[Records from a data collection]
-- Opening Marker --

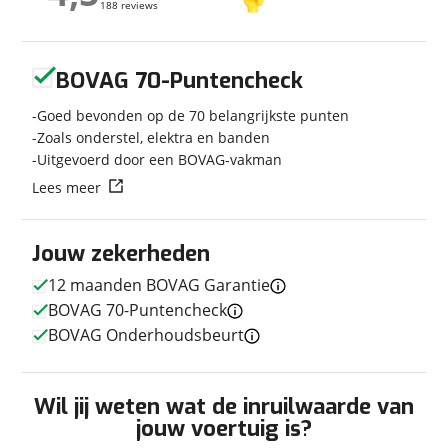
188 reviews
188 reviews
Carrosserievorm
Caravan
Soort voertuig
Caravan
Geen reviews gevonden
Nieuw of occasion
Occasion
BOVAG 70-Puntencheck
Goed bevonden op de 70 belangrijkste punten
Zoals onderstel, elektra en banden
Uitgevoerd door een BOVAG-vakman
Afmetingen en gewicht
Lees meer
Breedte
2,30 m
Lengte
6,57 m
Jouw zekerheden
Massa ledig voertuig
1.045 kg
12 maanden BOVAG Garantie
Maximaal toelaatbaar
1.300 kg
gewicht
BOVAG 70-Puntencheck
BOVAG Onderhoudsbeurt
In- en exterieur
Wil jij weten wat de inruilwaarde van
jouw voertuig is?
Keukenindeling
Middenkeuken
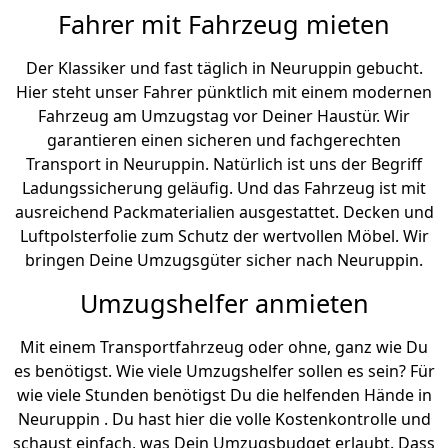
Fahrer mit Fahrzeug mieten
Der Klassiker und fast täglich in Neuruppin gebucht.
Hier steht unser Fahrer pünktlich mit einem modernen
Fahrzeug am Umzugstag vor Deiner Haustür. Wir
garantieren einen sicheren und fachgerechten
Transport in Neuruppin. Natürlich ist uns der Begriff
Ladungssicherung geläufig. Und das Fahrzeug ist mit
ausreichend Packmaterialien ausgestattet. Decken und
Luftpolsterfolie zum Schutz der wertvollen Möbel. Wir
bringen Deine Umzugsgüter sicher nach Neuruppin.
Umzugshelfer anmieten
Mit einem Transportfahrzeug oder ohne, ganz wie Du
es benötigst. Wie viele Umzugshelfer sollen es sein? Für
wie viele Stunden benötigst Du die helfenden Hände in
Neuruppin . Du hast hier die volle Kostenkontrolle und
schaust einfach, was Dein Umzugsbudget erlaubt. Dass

-- Closing Marker --

§ **WORK INSTRUCTION**:
Reproduce all of the data exactly; the pictures do not belong in the copy.

§ **PROBLEM SOLUTION**:
188 reviews
188 reviews
Carrosserievorm
Caravan
Soort voertuig
Caravan
Geen reviews gevonden
Nieuw of occasion
Occasion
BOVAG 70-Puntencheck
Goed bevonden op de 70 belangrijkste punten
Zoals onderstel, elektra en banden
Uitgevoerd door een BOVAG-vakman
Afmetingen en gewicht
Lees meer
Breedte
2,30 m
Lengte
6,57 m
Jouw zekerheden
Massa ledig voertuig
1.045 kg
12 maanden BOVAG Garantie
Maximaal toelaatbaar
1.300 kg
gewicht
BOVAG 70-Puntencheck
BOVAG Onderhoudsbeurt
In- en exterieur
Wil jij weten wat de inruilwaarde van
jouw voertuig is?
Keukenindeling
Middenkeuken
Fahrer mit Fahrzeug mieten
Der Klassiker und fast täglich in Neuruppin gebucht.
Hier steht unser Fahrer pünktlich mit einem modernen
Fahrzeug am Umzugstag vor Deiner Haustür. Wir
garantieren einen sicheren und fachgerechten
Transport in Neuruppin. Natürlich ist uns der Begriff
Ladungssicherung geläufig. Und das Fahrzeug ist mit
ausreichend Packmaterialien ausgestattet. Decken und
Luftpolsterfolie zum Schutz der wertvollen Möbel. Wir
bringen Deine Umzugsgüter sicher nach Neuruppin.
Umzugshelfer anmieten
Mit einem Transportfahrzeug oder ohne, ganz wie Du
es benötigst. Wie viele Umzugshelfer sollen es sein? Für
wie viele Stunden benötigst Du die helfenden Hände in
Neuruppin . Du hast hier die volle Kostenkontrolle und
schaust einfach, was Dein Umzugsbudget erlaubt. Dass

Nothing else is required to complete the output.